Así, el ingreso de una familia cubrió la totalidad de la CBA -algo que venía sucediendo en los meses anteriores- pero no alcanzó para cubrir la totalidad de la canasta de bienes y servicios (cubrió casi el 90% de la misma). En este sentido, hay que remarcar que estos ingresos no alcanzaron a cubrir la CBT desde que se irrumpió la pandemia, pero no fue la regla en los últimos años: a lo largo de 2016, 2017 y parte de 2018 y 2019 una familia con estos ingresos lograba ubicarse por encima de la línea de pobreza.

¿Qué esperamos?

Como vimos, producto de un primer semestre agitado en materia inflacionaria, las canastas se aceleraron y los ingresos reales continuaron deteriorándose luego de tres años consecutivos de contracción. Sin embargo, para el segundo semestre podría advenir un panorama levemente más favorable.

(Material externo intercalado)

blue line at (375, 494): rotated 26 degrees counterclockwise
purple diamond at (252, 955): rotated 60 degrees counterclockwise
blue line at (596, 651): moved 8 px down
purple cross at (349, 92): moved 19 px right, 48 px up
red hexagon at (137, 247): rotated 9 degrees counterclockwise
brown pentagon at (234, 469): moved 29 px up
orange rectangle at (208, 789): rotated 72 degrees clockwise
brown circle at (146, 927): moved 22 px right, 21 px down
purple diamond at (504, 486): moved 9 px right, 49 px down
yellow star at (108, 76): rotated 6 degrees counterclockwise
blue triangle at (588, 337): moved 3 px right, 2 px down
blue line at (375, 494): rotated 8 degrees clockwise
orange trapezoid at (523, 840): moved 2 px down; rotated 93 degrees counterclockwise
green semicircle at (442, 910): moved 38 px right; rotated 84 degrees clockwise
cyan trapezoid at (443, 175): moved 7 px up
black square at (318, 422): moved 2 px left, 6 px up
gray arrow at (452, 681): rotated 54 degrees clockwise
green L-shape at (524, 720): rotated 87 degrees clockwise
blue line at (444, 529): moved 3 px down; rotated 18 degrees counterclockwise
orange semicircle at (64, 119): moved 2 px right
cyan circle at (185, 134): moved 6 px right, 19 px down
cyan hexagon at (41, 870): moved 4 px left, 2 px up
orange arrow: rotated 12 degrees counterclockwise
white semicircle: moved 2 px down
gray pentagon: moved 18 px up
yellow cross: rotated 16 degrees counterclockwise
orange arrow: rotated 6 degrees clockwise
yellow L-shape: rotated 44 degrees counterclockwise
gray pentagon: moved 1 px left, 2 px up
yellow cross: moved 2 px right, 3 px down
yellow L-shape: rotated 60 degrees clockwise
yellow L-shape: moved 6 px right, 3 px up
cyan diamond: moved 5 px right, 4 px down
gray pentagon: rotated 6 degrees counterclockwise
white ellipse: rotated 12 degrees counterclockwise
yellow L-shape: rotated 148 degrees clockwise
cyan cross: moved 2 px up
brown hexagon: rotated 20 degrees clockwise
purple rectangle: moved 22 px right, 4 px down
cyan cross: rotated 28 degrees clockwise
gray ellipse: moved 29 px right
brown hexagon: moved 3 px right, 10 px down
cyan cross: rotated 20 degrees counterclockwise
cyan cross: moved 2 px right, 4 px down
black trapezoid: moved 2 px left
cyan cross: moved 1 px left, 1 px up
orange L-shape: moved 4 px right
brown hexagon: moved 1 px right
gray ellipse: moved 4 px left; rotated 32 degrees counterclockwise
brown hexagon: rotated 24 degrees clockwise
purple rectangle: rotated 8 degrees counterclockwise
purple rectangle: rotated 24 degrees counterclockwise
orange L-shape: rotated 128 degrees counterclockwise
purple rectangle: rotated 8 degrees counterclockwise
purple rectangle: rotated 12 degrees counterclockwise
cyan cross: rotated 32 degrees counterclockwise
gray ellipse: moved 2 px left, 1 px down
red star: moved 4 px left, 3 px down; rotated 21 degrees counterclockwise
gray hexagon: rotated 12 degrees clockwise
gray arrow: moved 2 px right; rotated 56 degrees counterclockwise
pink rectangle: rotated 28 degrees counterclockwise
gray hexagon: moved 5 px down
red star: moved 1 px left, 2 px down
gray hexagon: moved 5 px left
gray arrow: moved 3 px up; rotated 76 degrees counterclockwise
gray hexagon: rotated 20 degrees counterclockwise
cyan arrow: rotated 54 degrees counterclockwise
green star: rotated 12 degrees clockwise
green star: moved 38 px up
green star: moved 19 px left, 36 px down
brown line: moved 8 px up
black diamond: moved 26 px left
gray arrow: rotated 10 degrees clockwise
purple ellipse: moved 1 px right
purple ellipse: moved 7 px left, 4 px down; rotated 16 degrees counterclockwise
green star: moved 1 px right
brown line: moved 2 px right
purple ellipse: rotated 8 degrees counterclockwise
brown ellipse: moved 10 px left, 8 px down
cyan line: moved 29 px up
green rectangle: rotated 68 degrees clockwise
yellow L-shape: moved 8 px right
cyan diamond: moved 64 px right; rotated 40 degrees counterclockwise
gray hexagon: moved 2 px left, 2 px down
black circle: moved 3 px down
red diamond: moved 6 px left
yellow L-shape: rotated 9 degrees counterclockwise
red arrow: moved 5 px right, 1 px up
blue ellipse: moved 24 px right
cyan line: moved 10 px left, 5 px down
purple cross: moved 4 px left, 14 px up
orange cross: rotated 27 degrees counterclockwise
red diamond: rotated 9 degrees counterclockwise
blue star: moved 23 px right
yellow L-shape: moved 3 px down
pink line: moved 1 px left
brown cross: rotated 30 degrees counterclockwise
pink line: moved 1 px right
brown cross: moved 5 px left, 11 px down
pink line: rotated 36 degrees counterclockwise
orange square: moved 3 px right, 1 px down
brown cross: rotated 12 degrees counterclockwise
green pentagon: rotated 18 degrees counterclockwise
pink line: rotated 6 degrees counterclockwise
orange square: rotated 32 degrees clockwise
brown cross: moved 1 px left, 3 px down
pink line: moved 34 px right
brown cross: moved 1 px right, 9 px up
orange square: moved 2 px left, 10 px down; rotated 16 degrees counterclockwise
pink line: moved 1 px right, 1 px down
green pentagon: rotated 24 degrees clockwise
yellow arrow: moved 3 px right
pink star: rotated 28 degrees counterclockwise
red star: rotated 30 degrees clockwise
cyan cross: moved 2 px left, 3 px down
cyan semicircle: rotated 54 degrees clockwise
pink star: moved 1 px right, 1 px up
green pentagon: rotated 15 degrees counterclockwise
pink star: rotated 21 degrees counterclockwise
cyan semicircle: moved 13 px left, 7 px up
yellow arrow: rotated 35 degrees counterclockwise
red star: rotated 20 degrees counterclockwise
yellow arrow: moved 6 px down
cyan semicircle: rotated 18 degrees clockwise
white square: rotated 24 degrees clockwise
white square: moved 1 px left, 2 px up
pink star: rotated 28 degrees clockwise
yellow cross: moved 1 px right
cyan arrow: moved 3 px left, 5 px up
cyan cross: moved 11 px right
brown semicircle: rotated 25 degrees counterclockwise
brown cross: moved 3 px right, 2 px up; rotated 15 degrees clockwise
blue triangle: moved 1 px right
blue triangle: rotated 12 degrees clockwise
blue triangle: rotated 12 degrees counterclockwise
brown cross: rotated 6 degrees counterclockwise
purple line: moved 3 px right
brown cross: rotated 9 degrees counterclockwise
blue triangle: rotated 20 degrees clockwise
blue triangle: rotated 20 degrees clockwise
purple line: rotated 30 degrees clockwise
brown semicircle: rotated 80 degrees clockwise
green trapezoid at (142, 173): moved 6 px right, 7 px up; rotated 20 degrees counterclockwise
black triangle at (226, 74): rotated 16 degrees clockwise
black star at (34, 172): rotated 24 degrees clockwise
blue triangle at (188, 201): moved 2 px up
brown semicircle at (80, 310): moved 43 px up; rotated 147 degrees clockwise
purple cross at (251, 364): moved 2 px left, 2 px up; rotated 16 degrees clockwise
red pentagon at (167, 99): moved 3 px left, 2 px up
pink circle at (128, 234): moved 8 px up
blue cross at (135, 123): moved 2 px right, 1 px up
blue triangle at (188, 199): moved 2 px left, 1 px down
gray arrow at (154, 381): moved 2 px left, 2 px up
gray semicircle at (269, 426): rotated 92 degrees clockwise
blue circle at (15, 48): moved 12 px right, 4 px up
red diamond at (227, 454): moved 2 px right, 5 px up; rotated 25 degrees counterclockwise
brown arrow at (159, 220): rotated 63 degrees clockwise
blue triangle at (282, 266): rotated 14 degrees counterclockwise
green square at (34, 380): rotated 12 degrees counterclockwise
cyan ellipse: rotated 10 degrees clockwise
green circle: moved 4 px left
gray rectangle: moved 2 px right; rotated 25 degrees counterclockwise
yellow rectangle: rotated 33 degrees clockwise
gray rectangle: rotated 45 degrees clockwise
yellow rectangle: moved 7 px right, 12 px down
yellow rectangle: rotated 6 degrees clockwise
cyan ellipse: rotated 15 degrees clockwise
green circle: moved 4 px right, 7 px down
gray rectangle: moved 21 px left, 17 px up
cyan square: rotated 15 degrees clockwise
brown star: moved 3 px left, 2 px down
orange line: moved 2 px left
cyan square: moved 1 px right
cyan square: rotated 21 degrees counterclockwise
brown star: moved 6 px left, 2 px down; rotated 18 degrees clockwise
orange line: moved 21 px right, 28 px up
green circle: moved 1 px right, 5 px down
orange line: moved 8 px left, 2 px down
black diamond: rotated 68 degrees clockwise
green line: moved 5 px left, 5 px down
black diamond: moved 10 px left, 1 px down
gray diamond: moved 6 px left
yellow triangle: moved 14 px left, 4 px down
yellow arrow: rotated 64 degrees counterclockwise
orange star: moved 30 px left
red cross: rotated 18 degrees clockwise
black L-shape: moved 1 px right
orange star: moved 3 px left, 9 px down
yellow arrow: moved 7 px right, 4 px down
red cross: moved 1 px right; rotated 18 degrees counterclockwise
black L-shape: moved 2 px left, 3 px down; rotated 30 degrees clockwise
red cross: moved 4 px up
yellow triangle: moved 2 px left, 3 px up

Por el lado de los precios, esperamos que la inflación se desacelere gracias al menor ritmo de depreciación del tipo de cambio oficial y las escasas subas de los precios regulados, y se ubique levemente por debajo del 3% promedio en el periodo julio-diciembre. De la mano de esta evolución, las canastas también se desacelerarían. De todas maneras, como algunos precios de consumo masivo se mantendrían por encima de la evolución de la inflación, dado que aún no recuperaron todo el terreno perdido -especialmente durante 2020-, no esperamos un cambio rotundo en la tendencia actual.

Por otro lado, desde el lado de los ingresos vendrán nuevos aumentos. En línea con la reapertura de paritarias (tras una pauta de 29% que quedó vieja), el Salario Mínimo Vital y Móvil podría verse redefinido: si bien resta confirmar, la suba acordada del 35% en cuotas podría terminar siendo una cifra algo mayor, o se adelantarían algunos de los aumentos ya pactados. A su vez, los jubilados que cobran la mínima y los beneficiarios de la AUH obtendrán bonos compensatorios, que de todas maneras no alcanzarán para terminar con el deterioro. En este sentido, estos factores tendrían un efecto inmediato sobre el poder adquisitivo en la previa electoral: habrá que ver si la menor evolución de las canastas y una suba nominal mayor a la esperada de los ingresos de los sectores de menores recursos alcanzarán para llegar a cubrir la línea de pobreza en el cierre del año.